L’assessore di Sala cambia la targa in “assessora”: femministe e Boldrini in brodo di giuggiole
Per le femministe di sinistra le parole contano, tanto da perdersi in sterili battaglie ideologiche sulle lettere. L’ultima “conquista” letteraria è stata fatta da Gaia Romani, la più giovane della giunta Sala che ha sostituito la targa del suo ufficio: da “assessore” ad “assessora”. Con tanto di foto social in cui fa vedere la sostituzione della targa con il nome al femminile. E scrive: «Ho chiesto di sostituire la targa sulla porta del mio ufficio perché il cambiamento parte dalle piccole azioni. È un messaggio a cui tengo molto e quindi eccoci qui, pezzo per pezzo. La battaglia linguistica non viene mai colta come una priorità. Io invece credo sia il punto di partenza per un reale processo di inclusione».
L’assessore della giunta Sala cambia la targa: in “assessora”
E aggiunge: «Si tratta di un’azione corretta dal punto di vista grammaticale, che smonta lo schema di una società in cui a ricoprire certi ruoli erano soltanto gli uomini. E se c’è ancora qualcuno che mi prende in giro per questo, significa che sono sulla strada giusta». Immancabili sono arrivati i commenti di plauso delle femministe dem più accese alla Romani, da Laura Boldrini: «Brava Gaia, il linguaggio è sostanza». All’ex assessore alle politiche sociali Cristina Tajani: «Brava, la delibera sul linguaggio inclusivo non è stata vana!!». Fino alla deputata Stefania Pezzopane, che ha voluto dedicare un simbolico applauso social all’assessora meneghina.

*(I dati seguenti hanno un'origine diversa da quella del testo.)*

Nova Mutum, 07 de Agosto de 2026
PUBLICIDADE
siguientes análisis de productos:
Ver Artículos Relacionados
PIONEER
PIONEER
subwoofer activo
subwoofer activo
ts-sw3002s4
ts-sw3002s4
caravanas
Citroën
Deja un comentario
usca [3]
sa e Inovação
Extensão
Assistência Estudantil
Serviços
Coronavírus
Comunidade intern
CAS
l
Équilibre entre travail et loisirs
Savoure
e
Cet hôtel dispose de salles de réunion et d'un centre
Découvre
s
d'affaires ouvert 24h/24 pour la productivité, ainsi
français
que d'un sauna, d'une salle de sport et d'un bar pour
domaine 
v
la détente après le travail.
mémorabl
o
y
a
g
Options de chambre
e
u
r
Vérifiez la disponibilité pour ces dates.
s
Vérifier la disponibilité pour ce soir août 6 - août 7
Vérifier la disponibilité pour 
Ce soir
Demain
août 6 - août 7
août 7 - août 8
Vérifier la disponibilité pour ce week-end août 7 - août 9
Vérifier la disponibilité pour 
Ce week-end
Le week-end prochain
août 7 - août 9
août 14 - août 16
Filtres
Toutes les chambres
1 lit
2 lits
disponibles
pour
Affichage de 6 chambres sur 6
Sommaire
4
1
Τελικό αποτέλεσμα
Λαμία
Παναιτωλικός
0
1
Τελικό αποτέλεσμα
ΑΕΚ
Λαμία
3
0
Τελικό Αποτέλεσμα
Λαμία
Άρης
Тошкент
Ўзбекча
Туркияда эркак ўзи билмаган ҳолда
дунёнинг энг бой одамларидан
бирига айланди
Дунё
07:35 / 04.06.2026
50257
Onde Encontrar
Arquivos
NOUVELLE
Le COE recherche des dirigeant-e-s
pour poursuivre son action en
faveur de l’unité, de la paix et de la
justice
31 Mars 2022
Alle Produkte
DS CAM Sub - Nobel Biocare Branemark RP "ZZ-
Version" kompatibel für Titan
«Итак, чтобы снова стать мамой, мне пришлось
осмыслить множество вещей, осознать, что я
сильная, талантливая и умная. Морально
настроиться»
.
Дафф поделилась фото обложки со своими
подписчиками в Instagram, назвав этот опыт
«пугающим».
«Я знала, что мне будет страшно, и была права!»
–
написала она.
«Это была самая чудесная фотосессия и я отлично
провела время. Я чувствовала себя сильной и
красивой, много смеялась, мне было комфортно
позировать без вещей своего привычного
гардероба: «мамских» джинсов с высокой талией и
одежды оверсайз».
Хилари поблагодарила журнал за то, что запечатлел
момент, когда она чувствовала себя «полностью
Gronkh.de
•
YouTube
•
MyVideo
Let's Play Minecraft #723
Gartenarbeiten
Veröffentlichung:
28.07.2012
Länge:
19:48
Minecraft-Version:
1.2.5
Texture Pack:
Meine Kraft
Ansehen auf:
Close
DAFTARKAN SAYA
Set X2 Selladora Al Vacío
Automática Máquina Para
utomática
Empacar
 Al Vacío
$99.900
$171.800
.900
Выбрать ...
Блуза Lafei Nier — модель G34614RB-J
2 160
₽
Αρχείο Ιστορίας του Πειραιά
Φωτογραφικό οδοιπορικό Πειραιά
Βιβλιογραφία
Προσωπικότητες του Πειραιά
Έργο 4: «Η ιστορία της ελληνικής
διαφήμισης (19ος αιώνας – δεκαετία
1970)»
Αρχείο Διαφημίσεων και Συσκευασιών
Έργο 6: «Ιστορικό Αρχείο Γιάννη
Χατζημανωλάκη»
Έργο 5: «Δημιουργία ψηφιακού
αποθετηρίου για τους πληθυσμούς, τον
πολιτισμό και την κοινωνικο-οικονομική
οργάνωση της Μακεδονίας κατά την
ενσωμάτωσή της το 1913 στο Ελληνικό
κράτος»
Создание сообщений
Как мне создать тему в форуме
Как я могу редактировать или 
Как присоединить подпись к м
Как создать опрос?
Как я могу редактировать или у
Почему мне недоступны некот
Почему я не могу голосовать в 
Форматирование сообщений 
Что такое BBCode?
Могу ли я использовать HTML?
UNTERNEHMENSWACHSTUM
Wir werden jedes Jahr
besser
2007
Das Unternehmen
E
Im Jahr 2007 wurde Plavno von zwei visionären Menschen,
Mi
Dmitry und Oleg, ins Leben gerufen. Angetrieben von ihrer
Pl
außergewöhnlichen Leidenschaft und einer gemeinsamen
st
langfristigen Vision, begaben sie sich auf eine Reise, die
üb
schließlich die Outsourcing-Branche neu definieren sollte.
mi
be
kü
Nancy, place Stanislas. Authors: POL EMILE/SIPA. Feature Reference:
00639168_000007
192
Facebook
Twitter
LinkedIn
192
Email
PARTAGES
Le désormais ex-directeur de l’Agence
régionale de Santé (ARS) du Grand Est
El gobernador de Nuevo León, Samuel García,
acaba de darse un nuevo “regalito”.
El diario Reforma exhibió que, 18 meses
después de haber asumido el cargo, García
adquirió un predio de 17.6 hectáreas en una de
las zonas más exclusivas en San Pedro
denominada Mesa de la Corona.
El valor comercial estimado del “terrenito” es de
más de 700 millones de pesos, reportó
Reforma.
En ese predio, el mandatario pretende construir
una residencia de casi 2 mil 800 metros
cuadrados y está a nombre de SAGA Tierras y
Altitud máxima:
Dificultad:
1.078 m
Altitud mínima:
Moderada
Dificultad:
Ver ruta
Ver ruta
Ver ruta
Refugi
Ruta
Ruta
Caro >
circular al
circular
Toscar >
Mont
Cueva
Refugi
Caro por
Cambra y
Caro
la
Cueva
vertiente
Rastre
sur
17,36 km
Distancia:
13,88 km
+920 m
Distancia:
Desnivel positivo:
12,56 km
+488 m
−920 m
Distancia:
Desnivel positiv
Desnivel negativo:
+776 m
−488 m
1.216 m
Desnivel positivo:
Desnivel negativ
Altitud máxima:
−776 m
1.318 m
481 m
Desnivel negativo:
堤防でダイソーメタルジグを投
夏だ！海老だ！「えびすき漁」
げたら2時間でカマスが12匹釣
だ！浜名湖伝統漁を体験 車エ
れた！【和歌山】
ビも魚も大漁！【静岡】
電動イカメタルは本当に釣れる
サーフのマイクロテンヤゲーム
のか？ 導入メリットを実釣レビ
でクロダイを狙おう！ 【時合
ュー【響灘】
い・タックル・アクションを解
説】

Il plauso politicamente corretto delle femministe “d’antan”. Boldrini alla Pezzopane entusiaste
Non c’è niente da fare, la battaglia contro la grammatica diventa priorità essenziale per i democratici, riducendo e depotenziando gli argomenti concreti come le discriminazioni, le violenze e il lavoro. Al contrario per la sinistra è più proficuo perdersi nel politicamente corretto della linguistica per dare un segnale vacuo di rivoluzione culturale.
Eppure, l’Accademia della Crusca sulla desinenza neutra…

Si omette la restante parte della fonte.